Saturday, October 10, 2020

TRUMPET DECLARES WAR ON CAPE VERDE

As Hurricane Delta hit the United States, President Trumpet declared, “I am not going to take it anymore!” As the tenth named storm to hit the US this year made landfall, Trumpet blasted, “These hurricanes have all originated in Africa and I am not going to tolerate it any longer. Every time they strike Florida I have to cancel my golf game.”

Most of the hurricanes are spawned off West Africa’s coast near Cape Verde when hot dry Sahara desert winds meet cooler, wetter winds from the South Atlantic. “Unless the responsible African nations take suitable action to reduce these storms I will be imposing sanctions on Cape Verde immediately,” Trumpet declared.


When advised by his staff that hurricane formation was a natural phenomenon, not generated by human activity, Trumpet snapped, “I  will be sending my son-in-law, Jared (I Know Everything) Kushner to head up a task force to reduce the temperature of the Saharan winds and negotiate a stoppage to these destructive hurricanes.”


The fact that the US does not import anything from the Cape Verde island-nation did not deter Trumpet from his sanction threat. “If I can’t slap a tariff on something, then I will use my dark felt marker to delete them from the world map. See how they like that!”

Friday, October 9, 2020

VP DEBATE FLY IDENTIFIED

During last night’s Vice-Presidential Debate a fly-like object landed on the hair of Vice President Mike Pence for about two minutes. Sources close to the Democratic Party claimed that it was not an ordinary fly, but rather a strategic drone. 

The drone-fly, named Filbert, was flown into the hall when Pence’s    face appeared to glass over and he appeared more comatose than usual.
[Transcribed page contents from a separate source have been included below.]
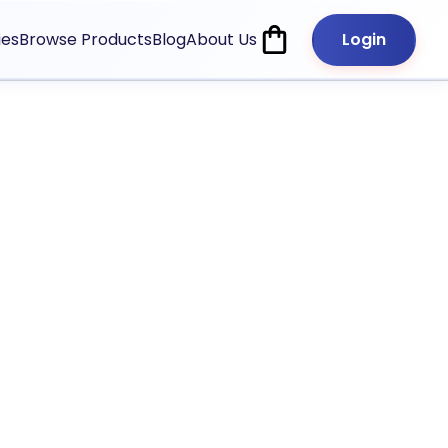
ies
Browse Products
Blog
About Us
Login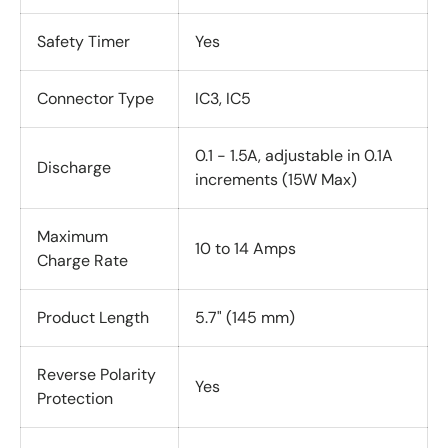
Safety Timer
Yes
Connector Type
IC3, IC5
0.1 - 1.5A, adjustable in 0.1A
Discharge
increments (15W Max)
Maximum
10 to 14 Amps
Charge Rate
Product Length
5.7" (145 mm)
Reverse Polarity
Yes
Protection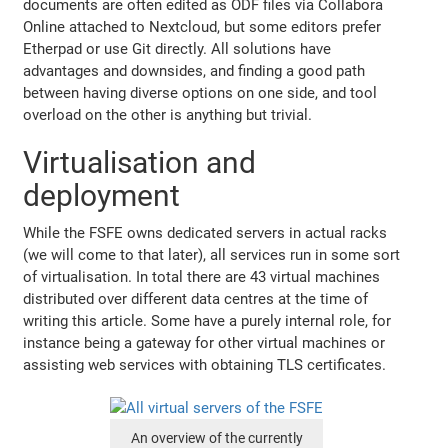
documents are often edited as ODF files via Collabora
Online attached to Nextcloud, but some editors prefer
Etherpad or use Git directly. All solutions have
advantages and downsides, and finding a good path
between having diverse options on one side, and tool
overload on the other is anything but trivial.
Virtualisation and
deployment
While the FSFE owns dedicated servers in actual racks
(we will come to that later), all services run in some sort
of virtualisation. In total there are 43 virtual machines
distributed over different data centres at the time of
writing this article. Some have a purely internal role, for
instance being a gateway for other virtual machines or
assisting web services with obtaining TLS certificates.
An overview of the currently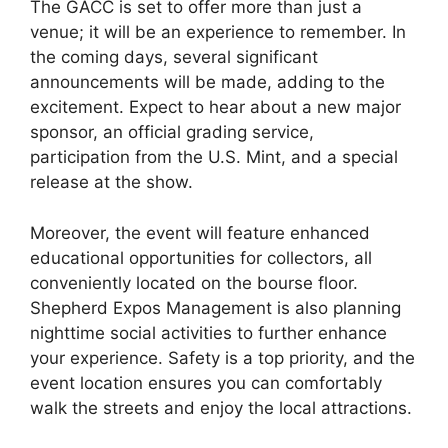
The GACC is set to offer more than just a
venue; it will be an experience to remember. In
the coming days, several significant
announcements will be made, adding to the
excitement. Expect to hear about a new major
sponsor, an official grading service,
participation from the U.S. Mint, and a special
release at the show.
Moreover, the event will feature enhanced
educational opportunities for collectors, all
conveniently located on the bourse floor.
Shepherd Expos Management is also planning
nighttime social activities to further enhance
your experience. Safety is a top priority, and the
event location ensures you can comfortably
walk the streets and enjoy the local attractions.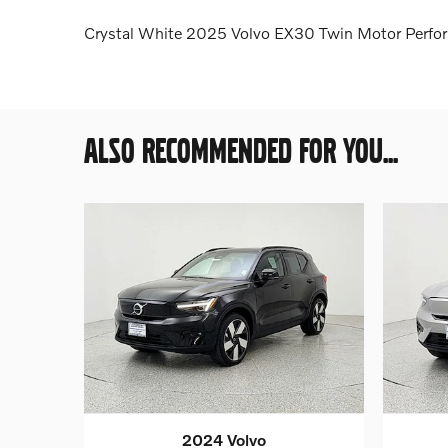
Crystal White 2025 Volvo EX30 Twin Motor Perfo
ALSO RECOMMENDED FOR YOU...
2024 Volvo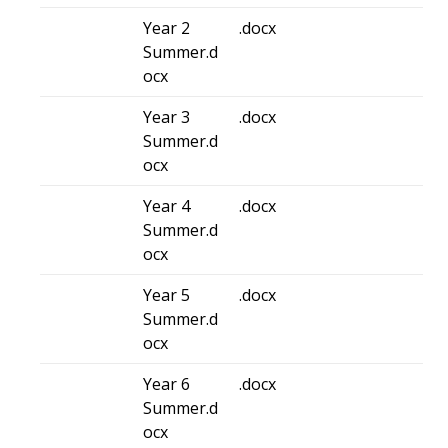
Year 2
.docx
Summer.d
ocx
Year 3
.docx
Summer.d
ocx
Year 4
.docx
Summer.d
ocx
Year 5
.docx
Summer.d
ocx
Year 6
.docx
Summer.d
ocx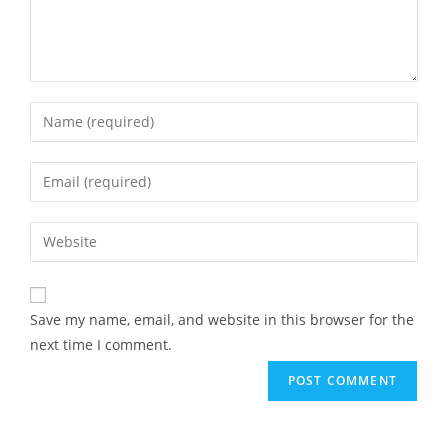
Save my name, email, and website in this browser for the
next time I comment.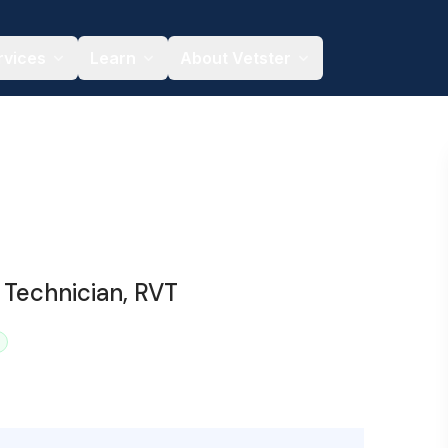
rvices
Learn
About Vetster
 Technician, RVT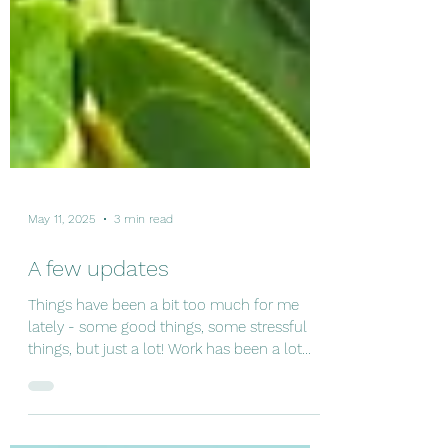
May 11, 2025
3 min read
A few updates
Things have been a bit too much for me
lately - some good things, some stressful
things, but just a lot! Work has been a lot
(lots of out...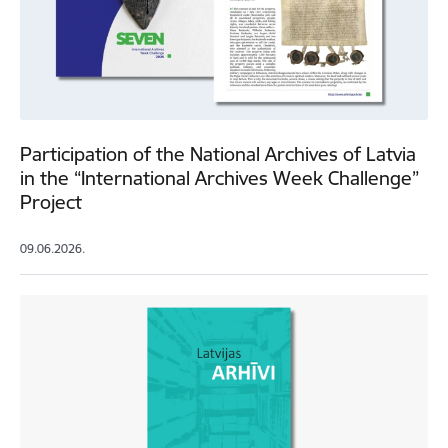
Participation of the National Archives of Latvia
in the “International Archives Week Challenge”
Project
09.06.2026.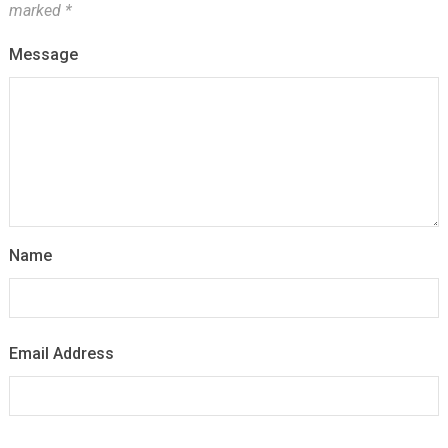
marked
*
Message
Name
Email Address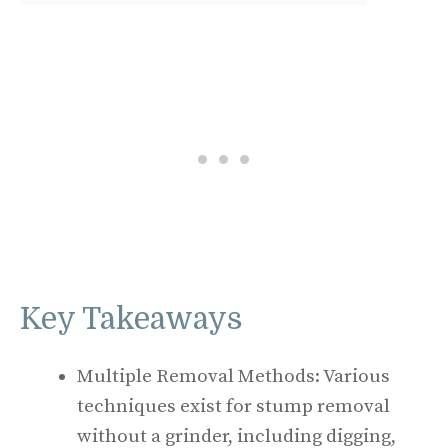
Key Takeaways
Multiple Removal Methods: Various
techniques exist for stump removal
without a grinder, including digging,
Republican technicians used the fly to reboot the computer chip planted in Pence’s hair that was programmed with calculated responses to the debate questions. 


Technician, I.M. Honest, reported that with Pence’s rather plastic countenance, it is often difficult to determine if he is experiencing a technical short circuit or is just clueless. Unfortunately, with the time delay of two minutes, many of Pence’s subsequent answers to the moderator’s questions were not always in synch! 


The faulty computer chip was also responsible for Pence’s inability to stop talking even after being chastised to stop several times by the moderator. Filbert did not remain longer as it had an urgent message to return to it’s White House base to assist Donald with his TV remote which appeared to be stuck watching “Big Bang Theory” reruns.